A bit of historical background

Years ago a well known dealer ran an ad headlined, "From the ruined vaults of Chancery Lane", in which he offered a small collection of stamps from the dominions which later joined to form Canada, ca.1860s; all in remarkably fresh condition but sans gum.

These vaults on Chancery Lane held the stamp stock ordered by the Crown Agents on behalf of their colonial postal administration clients, some going back to the 1860s when dominions like Nova Scotia and New Brunswick had no more need for their own stamps. There they sat quietly forgotten until the blitz of WWII; when the bombs fell on London and their buildings started to burn firemen threw bundles of every kind of paper into the streets, and bales of what had once been scarce colonial stamps (and other paper treasures of all descriptions) floated in the gutters down to the corner and along the Strand, for anyone to take who wanted them.

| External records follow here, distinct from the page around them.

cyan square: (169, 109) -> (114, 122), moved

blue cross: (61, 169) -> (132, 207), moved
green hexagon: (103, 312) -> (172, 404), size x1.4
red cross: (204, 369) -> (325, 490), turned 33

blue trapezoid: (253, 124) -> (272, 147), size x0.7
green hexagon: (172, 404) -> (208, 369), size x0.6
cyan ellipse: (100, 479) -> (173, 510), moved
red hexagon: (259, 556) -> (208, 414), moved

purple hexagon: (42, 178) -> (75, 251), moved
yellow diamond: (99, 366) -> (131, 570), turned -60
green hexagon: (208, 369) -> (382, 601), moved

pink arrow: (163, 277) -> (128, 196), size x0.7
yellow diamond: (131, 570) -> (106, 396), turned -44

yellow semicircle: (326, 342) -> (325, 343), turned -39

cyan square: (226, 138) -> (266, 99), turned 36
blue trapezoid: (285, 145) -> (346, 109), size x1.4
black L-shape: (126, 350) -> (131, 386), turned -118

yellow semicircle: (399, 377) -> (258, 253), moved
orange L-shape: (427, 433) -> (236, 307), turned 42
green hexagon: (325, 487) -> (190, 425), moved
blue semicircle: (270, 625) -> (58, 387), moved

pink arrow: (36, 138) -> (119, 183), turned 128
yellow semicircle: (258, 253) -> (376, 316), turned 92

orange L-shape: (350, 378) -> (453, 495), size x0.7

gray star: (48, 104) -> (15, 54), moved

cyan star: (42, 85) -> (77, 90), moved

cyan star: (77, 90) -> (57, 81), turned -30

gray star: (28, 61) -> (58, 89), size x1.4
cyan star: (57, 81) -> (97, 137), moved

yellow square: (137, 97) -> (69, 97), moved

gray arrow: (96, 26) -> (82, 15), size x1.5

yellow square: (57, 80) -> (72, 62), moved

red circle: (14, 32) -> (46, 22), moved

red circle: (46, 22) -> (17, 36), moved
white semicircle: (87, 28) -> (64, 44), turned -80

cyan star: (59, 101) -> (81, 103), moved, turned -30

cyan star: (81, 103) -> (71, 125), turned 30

Meanwhile, down at Charing Cross the bombs had done their worst to the bank on the corner, Watson's 'Cox and Company', and anything that would burn was tossed in the water filled gutters at THAT end of the Strand; including the contents of a certain dispatch box. Paper was scarce and valuable then due to wartime shortages, especially rag paper, so even as the bombs fell people with carts and barrows were scurrying about gathering up what looked most marketable.

Untold numbers of valuable documents were thus toted off to the paper mongers to reappear as the following weeks newspapers, but some were recognized for their value and preserved.